罹患率と有病率

投稿日:2016年12月20日 更新日:

  有病率 罹患率
概念 静態的な観察:ある時点における有病者の割合
有病者数÷人口
動態的な観察:ある集団で一定期間に疾患に罹患した人の割合。
罹患数÷人口×観察期間
利点 一時点の評価で把握できるため、罹患率と比べて測定が容易であること 特定の疾病の発生を直接示すため、因果関係を調べる際に役立つこと
欠点 疾病の発生状況を直接示さないこと
有病期間の短い疾患(すぐに治癒や死に至る病気)には適さないこと
調査期間中の継続的な追跡が必要となるため、非常に時間と労力を要すること
統計資料の利用範囲が狭いこと

有病率と罹患率の関係には以下が成り立つ。

有病率 = 罹患率×有病期間

スクリーニング検査の感度、特異度は有病率と無関係に決まり、陽性反応的中度は集団の有病率に影響されるである。これは、感度90%、特異度90%である検査方法を用いても、その集団内での有病率によりこの2つの値は異なってくるからである。

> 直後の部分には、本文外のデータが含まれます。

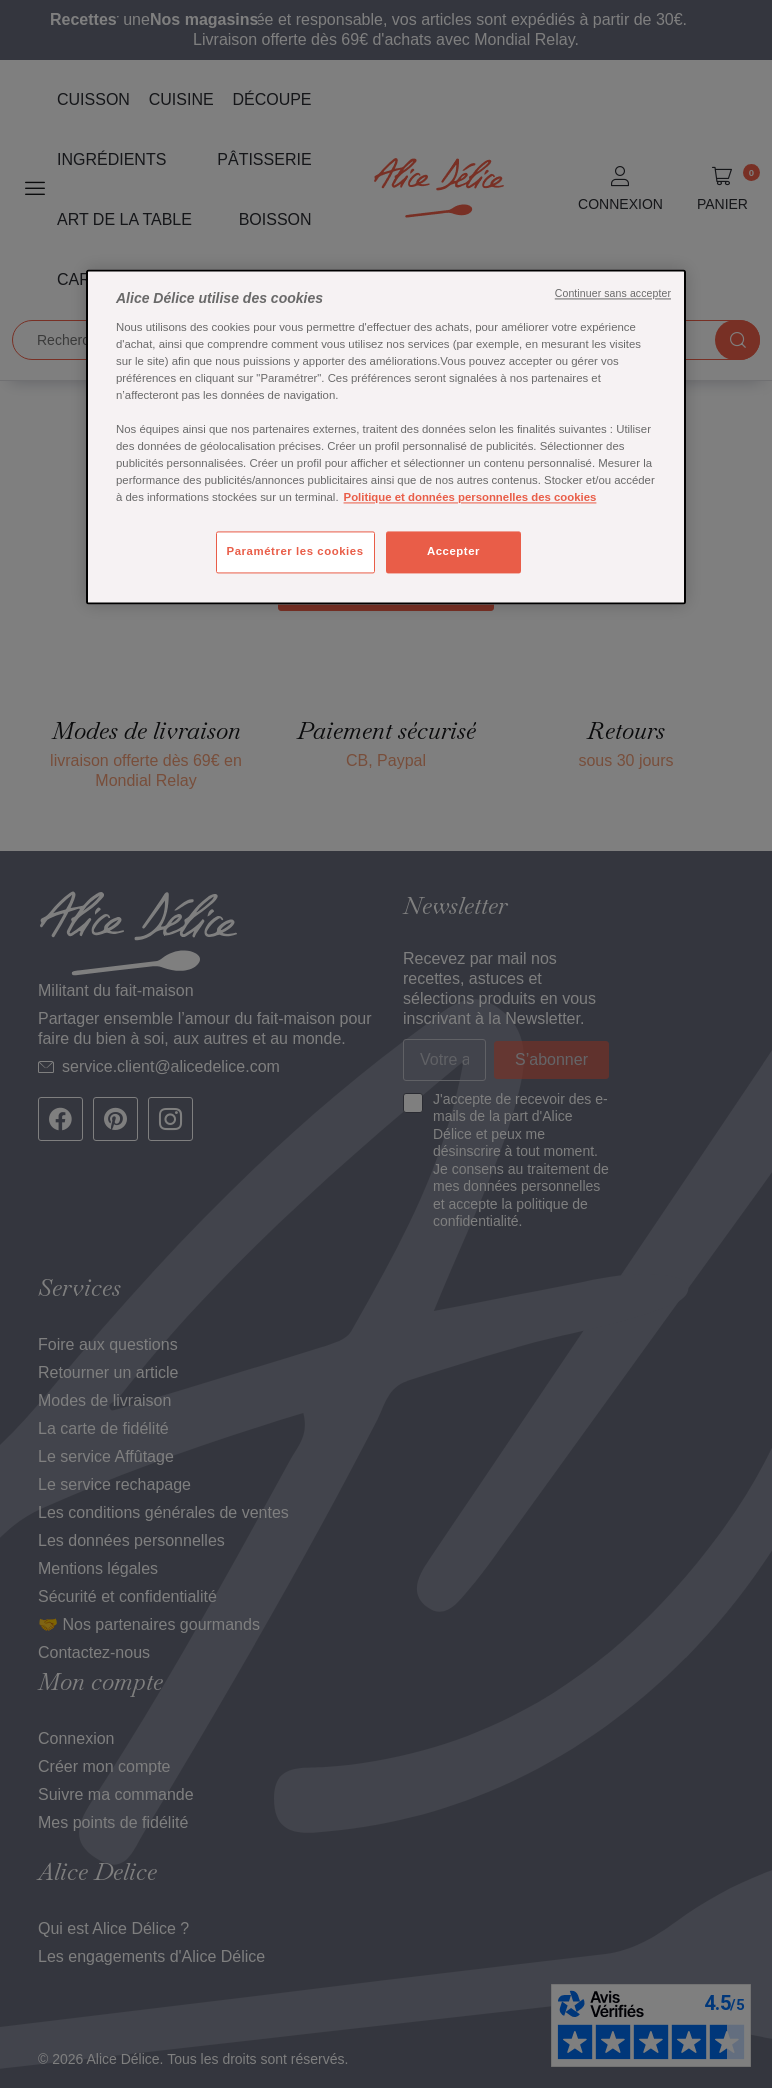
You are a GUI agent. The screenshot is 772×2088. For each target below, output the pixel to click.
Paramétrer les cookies (295, 552)
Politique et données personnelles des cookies (470, 498)
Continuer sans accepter (613, 294)
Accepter (453, 552)
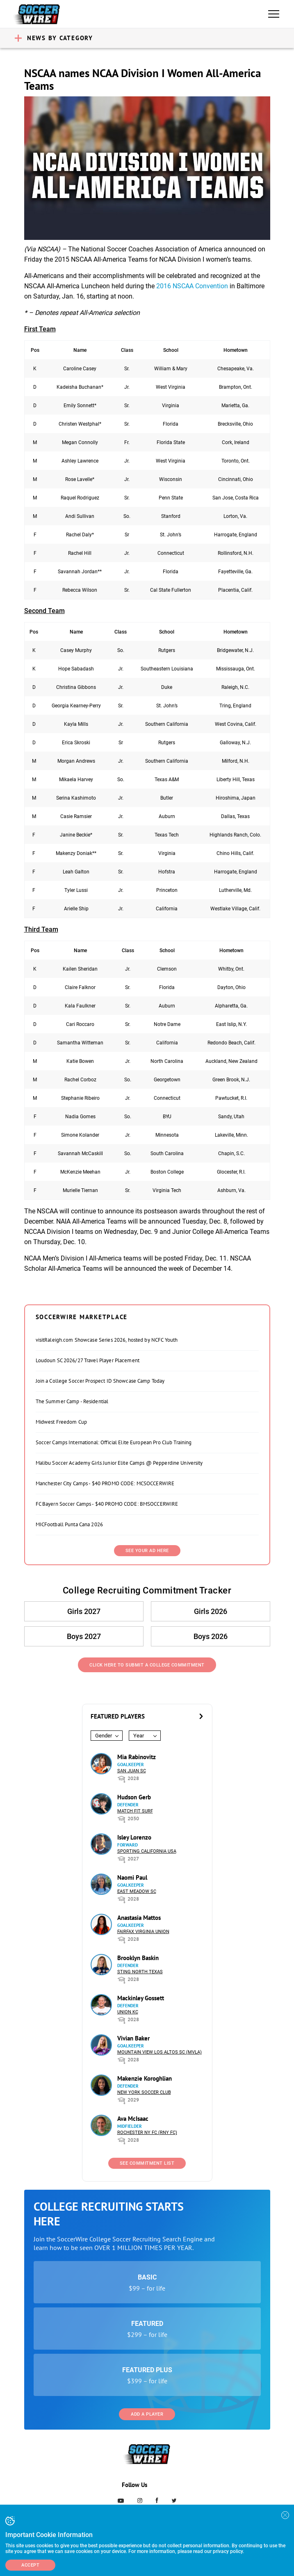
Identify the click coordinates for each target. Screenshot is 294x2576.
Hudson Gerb (134, 1797)
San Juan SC (131, 1771)
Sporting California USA (146, 1851)
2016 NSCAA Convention (192, 286)
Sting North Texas (140, 1971)
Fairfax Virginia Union (143, 1931)
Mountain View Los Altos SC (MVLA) (159, 2052)
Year (138, 1736)
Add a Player (147, 2414)
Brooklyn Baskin (138, 1958)
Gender (103, 1736)
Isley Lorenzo (134, 1837)
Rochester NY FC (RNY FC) (147, 2132)
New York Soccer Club (144, 2092)
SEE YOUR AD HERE (147, 1550)
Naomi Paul (132, 1877)
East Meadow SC (136, 1891)
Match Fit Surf (135, 1811)
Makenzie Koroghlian (144, 2078)
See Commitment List (147, 2163)
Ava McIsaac (132, 2118)
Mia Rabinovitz (136, 1757)
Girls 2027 (83, 1611)
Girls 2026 (210, 1611)
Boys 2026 (211, 1636)
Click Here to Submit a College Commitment (147, 1665)
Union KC (127, 2012)
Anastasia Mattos (139, 1918)
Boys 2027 (84, 1636)
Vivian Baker (133, 2038)
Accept (30, 2565)
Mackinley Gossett (140, 1998)
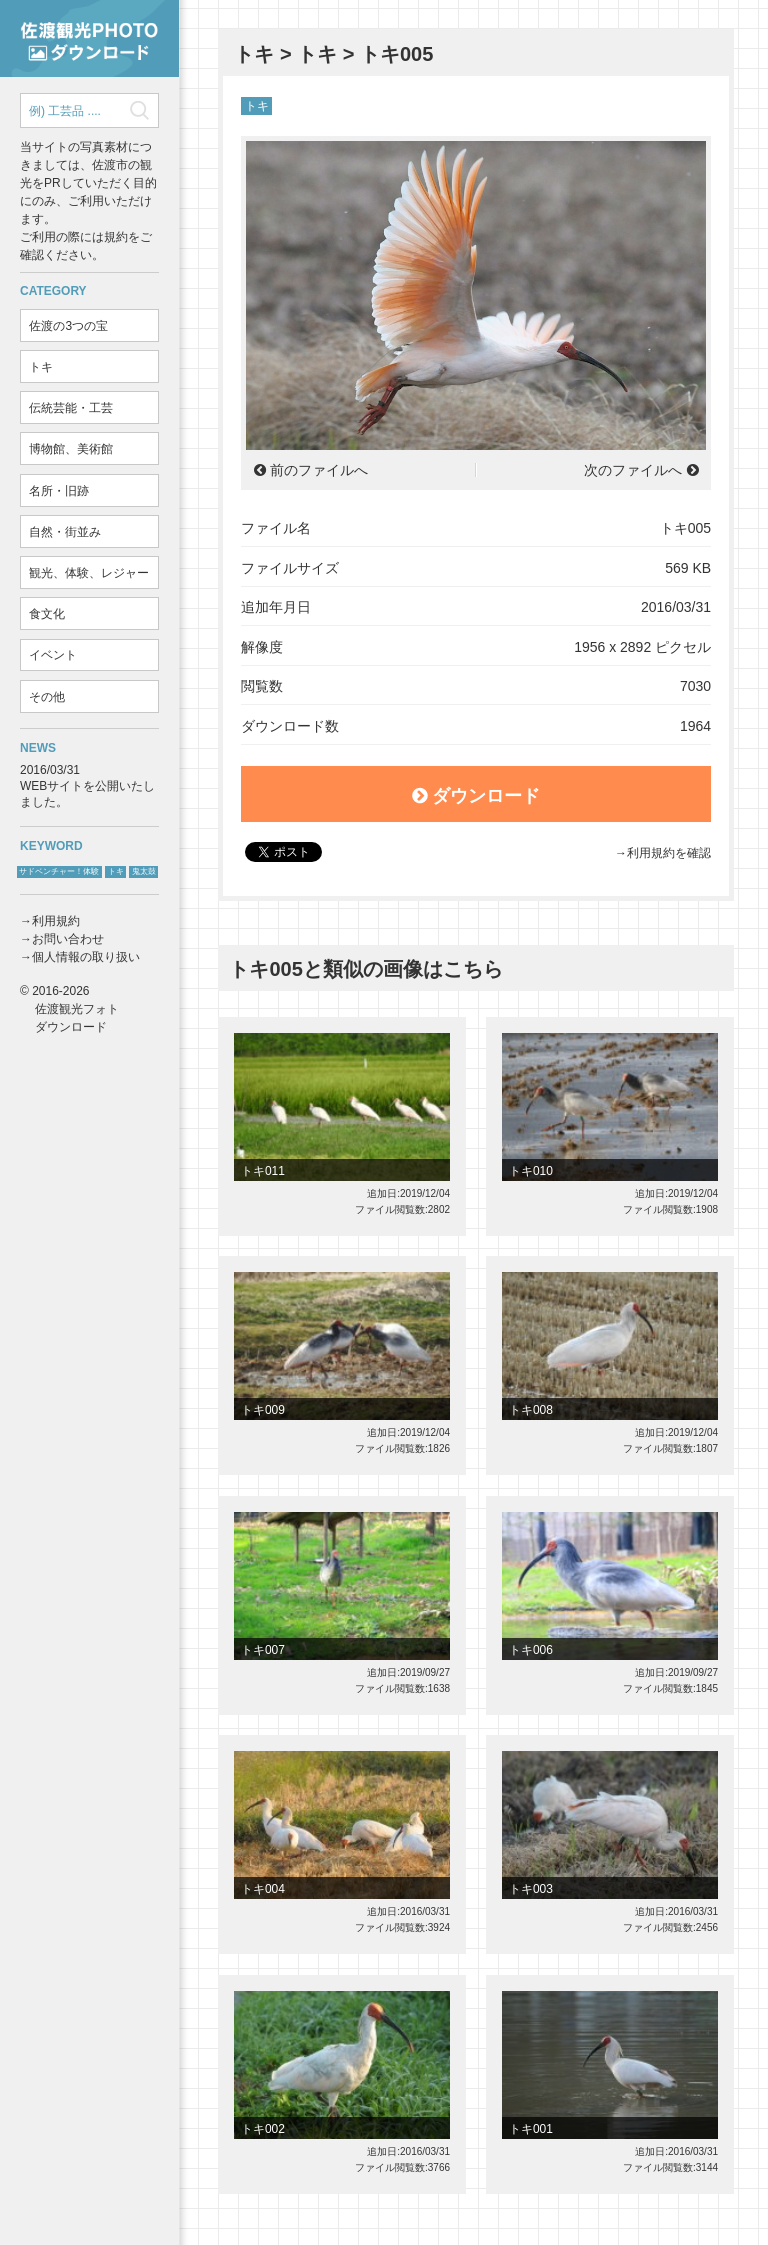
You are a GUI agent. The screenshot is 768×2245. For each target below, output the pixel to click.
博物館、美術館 (71, 449)
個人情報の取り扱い (86, 957)
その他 (47, 697)
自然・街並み (65, 532)
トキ (41, 367)
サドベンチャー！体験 (59, 871)
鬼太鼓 (144, 871)
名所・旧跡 (59, 491)
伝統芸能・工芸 (71, 408)
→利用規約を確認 (663, 853)
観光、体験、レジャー (89, 573)
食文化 (47, 614)
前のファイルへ (319, 470)
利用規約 (56, 921)
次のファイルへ (633, 470)
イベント (53, 655)
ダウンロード (476, 796)
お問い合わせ (68, 939)
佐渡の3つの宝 (68, 326)
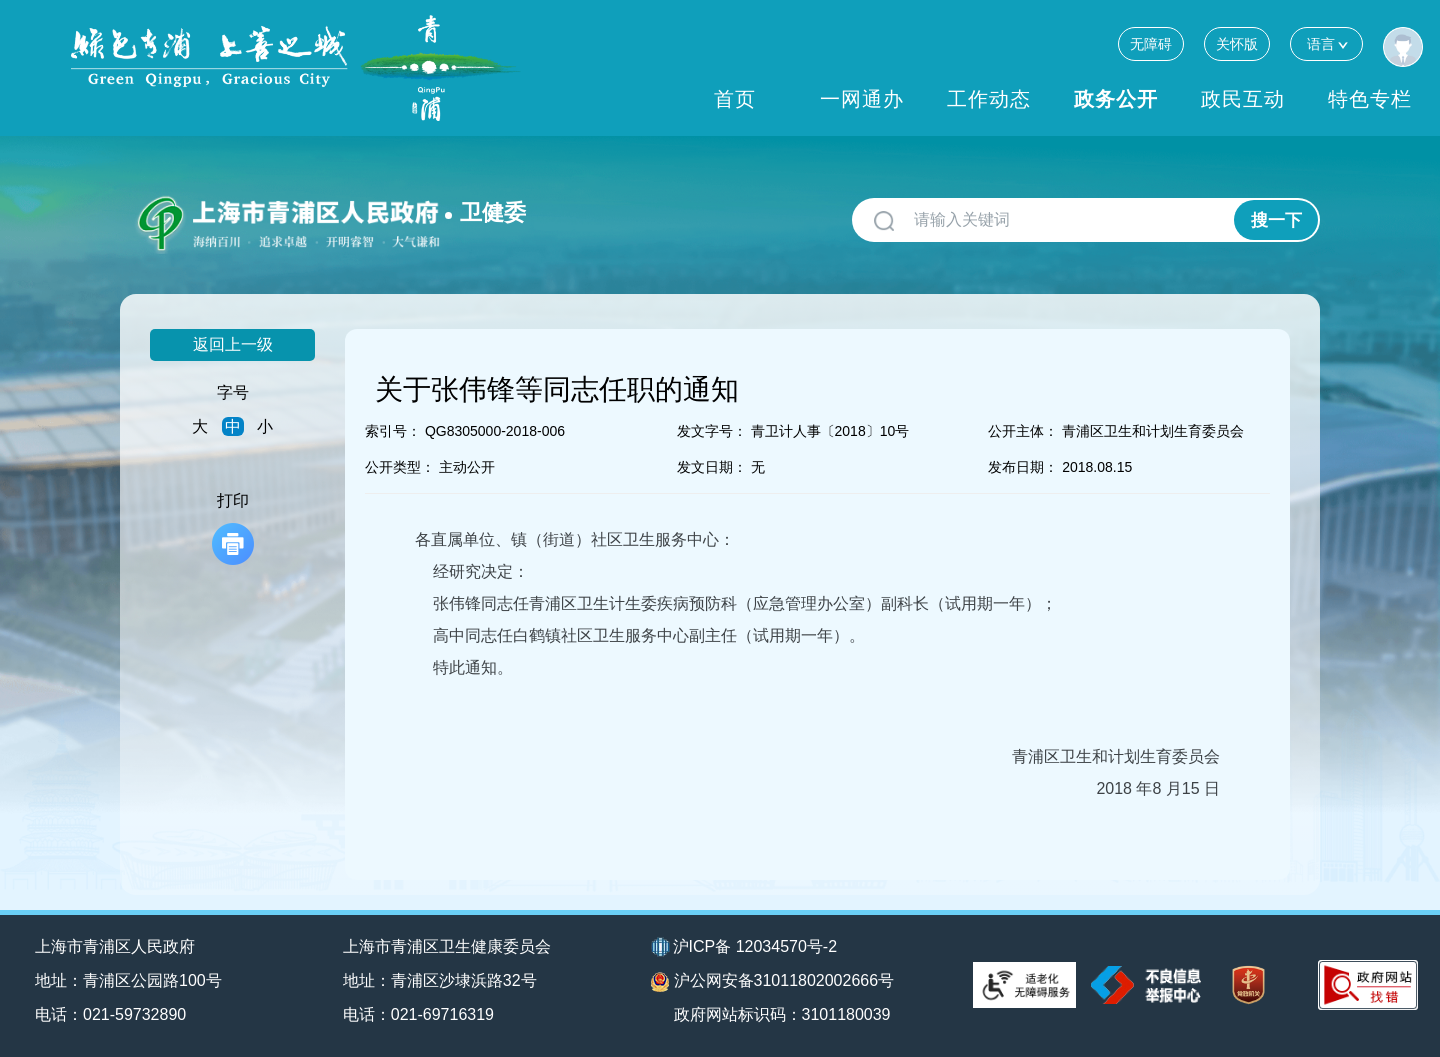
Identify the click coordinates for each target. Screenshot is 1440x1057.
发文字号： (712, 431)
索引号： (393, 431)
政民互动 (1243, 99)
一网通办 (862, 99)
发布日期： (1023, 467)
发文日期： (712, 467)
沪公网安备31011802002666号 (773, 982)
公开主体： (1023, 431)
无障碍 (1151, 44)
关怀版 (1237, 44)
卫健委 (493, 212)
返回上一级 (233, 344)
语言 (1326, 43)
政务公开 (1116, 99)
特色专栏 (1370, 99)
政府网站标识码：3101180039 (782, 1014)
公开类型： (400, 467)
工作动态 (989, 99)
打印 (233, 528)
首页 (735, 99)
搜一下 (1276, 220)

たとえば、ある疾患の有病率10%、1000人の集団があるとしよう。検査陽性は病気を持つ100人の中からの90人と病気を持たない900人の中からの90人となり、陽性反応的中度は90/180=50%となる。
一方、有病率5%、1000人の集団であるとすれば、検査陽性は病気を持つ50人の中からの45人と病気を持たない950人の中からの95人となり、陽性反応的中度は45/140=32%となる。

つまり、検査で陽性となっても、その集団の有病率によってその検査の信憑性は変化するのである。

また、罹患率の算出は患者調査により可能となる。